As global energy consumption continues to rise there is a pressing need for the production of solar fuels.  Molecular approaches to practical solar fuel generation will likely require the integration of 1) light absorption, 2) electron transfer, and 3) catalysis. An appealing starting point is with sensitized mesoporous nanocrystalline (anatase) titanium dioxide thin films that have been developed for application in dye-sensitized solar cells. These materials already largely satisfy the first two stated requirements, efficient solar harvesting and excited-state electron transfer.  Furthermore, novel ultrafast excited state electron transfer processes that occur at these interfaces can be exploited at the molecular to exceed the well-known Schockley-Queisser limit. The scientific objective of this research is to quantify interfacial electron transfer processes that capture energy that would otherwise be lost to vibrational (or phonon) relaxation.  This objective represents a necessary step toward the production of ultra-efficient Class III solar cells.      We have synetheszied and characterized a new class of Ru(II) sesnitizers that undergoes both rapid excited state injection into TiO2 and hole transfer away from the semiconductor surface.  The compounds Ru(bpy)2(BTL)(PF6)2 and Ru(deeb)2(BTL)(PF6)2, where bpy is 2,2’-bipyridine, deeb is 4,4’-(C2H5CO2)2-bpy, and BTL is 9’-[4,5-bis-(cyanoethylthio)]-1,3-dithiol-2-ylidene]-4’,5’-diazafluorene, were found to have very high extinction coefficients in the visible region.  In acetonitrile solution, the extinction of Ru(deeb)2(BTL)(PF6)2 was e = 44,000 ± 1,000 M-1 cm-1  at l = 470 nm.  Two quasi-reversible oxidation waves were observed, E½ = +0.88 V and +1.16 V, and an irreversible reduction, Epr = -1.6 V versus ferrocene (Fc+/0).  At –40 ºC a state was observed with spectroscopic properties characteristic of a metal-to-ligand charge-transfer excited state, t = 25 ns.  This same compound was found to photo-inject electrons into TiO2 with a quantum yield f = 0.3 ± 0.2 for 532.5 or 417 nm light excitation in 0.1 M LiClO4 acetonitrile electrolyte.  In regenerative solar cells, a sustained photocurrent was observed with a maximum incident photon-to-current efficiency of 0.4.  The photocurrent action and absorptance spectra were in good agreement consistent with injection from a single excited state.

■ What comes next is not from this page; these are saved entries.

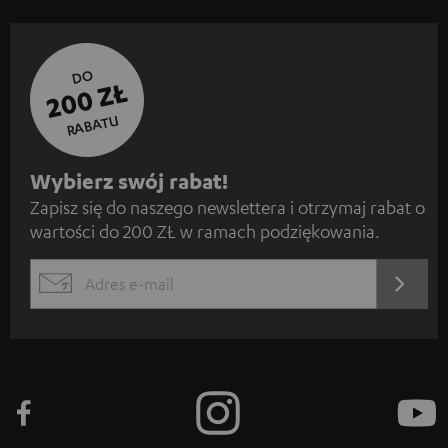
DO
200 ZŁ
RABATU
Z
Wybierz swój rabat!
Zapisz się do naszego newslettera i otrzymaj rabat o
a
wartości do 200 ZŁ w ramach podziękowania.
p
i
REJES
EMAIL
s
WIDGET
z
s
i
ę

In recently published work, we have found condition in which “hot” excited state injection can be used to reduce surface bound hemes to the formal oxidation state of unity.  It is this state which reacts with protons to yield a hydride intermediate capable of both proton and CO2 reductions.  This objective was realized by tuning both the iron redox potentials and the TiO2 conduction band edge.  Systematic and comparative studies of CO equilibrium and ligand exchange dynamics for hemes in fluid solution and anchored to the mesoporous TiO2 thin films immersed in the same solvent have been conducted.  To a first approximation, heme coordination chemistry was remarkably insensitive to the TiO2 environment.  Small but significant influences of the mesoporous nanocrystalline TiO2 environment were manifest by the appearance of complex kinetics and factor of two decrease in the equilibrium constant for CO coordination relative to fluid solution.  The kinetics were well described by the Kohlrausch-Williams-Watts model that has previously been utilized to quantify ligand exchange dynamics of hemes in proteins.  A distribution of distances between 5-coordinate hemes and CO within the TiO2 mesopores was proposed to underlie the non-exponential kinetics.  Rapid “geminate” recombination of photoreleased CO resulted in less than unity quantum yields for CO photorelease measured on nanosecond time scales.  A kinetic analysis based on the well-established dissociative mechanism for heme ligand exchange suggested that the smaller equilibrium constants for CO-heme coordination within the TiO2 mesopores for CO dissociation and/or smaller rate constants for solvent dissociation.  Absent from the heme excited state chemistry was evidence of excited-state injection into the anatase nanocrystallites.   Rapid internal conversion from the porphyrin singlet state to dissociative ligand field states was proposed to inhibit excited-state injection, behavior that was promoted by the ethylene spacer between the porphyrin ring and the carboxylic acid anchoring groups.  These studies are fundamental and directly relevant to the development of efficient photocatalytic materials for solar hydrogen production and for exceeding the well-known Shockley-Queisser limit of single-junction photovoltaic cells.